(Saved data entries)
>>>>

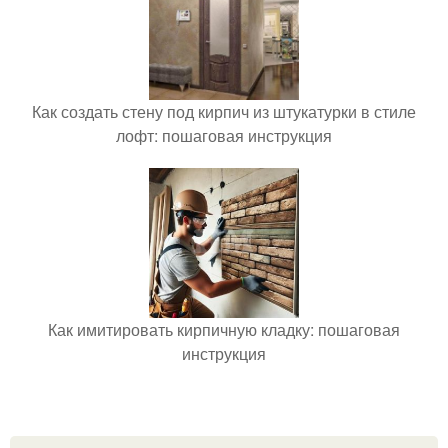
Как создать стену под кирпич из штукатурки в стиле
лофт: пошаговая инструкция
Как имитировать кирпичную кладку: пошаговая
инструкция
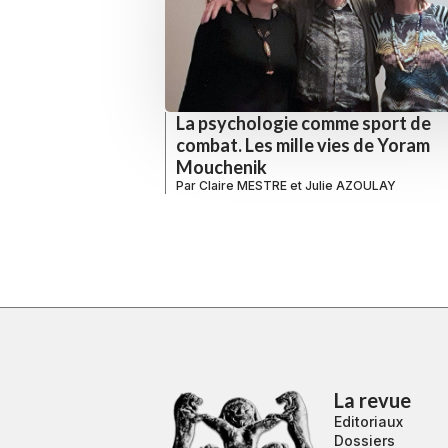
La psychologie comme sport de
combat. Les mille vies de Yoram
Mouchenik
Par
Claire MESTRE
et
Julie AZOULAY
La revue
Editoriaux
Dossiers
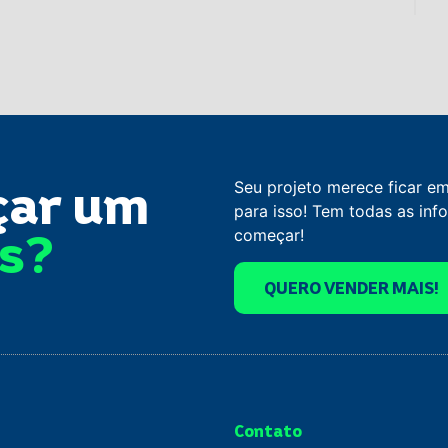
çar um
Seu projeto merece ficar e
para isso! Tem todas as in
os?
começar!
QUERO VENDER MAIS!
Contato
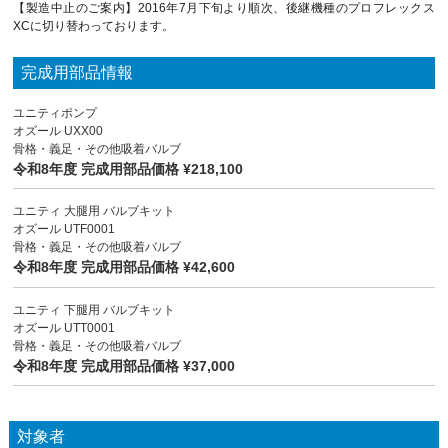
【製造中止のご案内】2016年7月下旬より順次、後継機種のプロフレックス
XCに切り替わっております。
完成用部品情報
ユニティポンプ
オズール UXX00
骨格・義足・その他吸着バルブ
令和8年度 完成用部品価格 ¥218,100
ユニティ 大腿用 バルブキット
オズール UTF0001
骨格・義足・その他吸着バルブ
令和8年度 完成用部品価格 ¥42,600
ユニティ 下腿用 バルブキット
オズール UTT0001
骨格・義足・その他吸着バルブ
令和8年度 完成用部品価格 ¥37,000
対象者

<<<<

• Task requirements:
Check each line above for the string "完成用部品価格" and return those that contain it.

• Exercise solution:
令和8年度 完成用部品価格 ¥218,100
令和8年度 完成用部品価格 ¥42,600
令和8年度 完成用部品価格 ¥37,000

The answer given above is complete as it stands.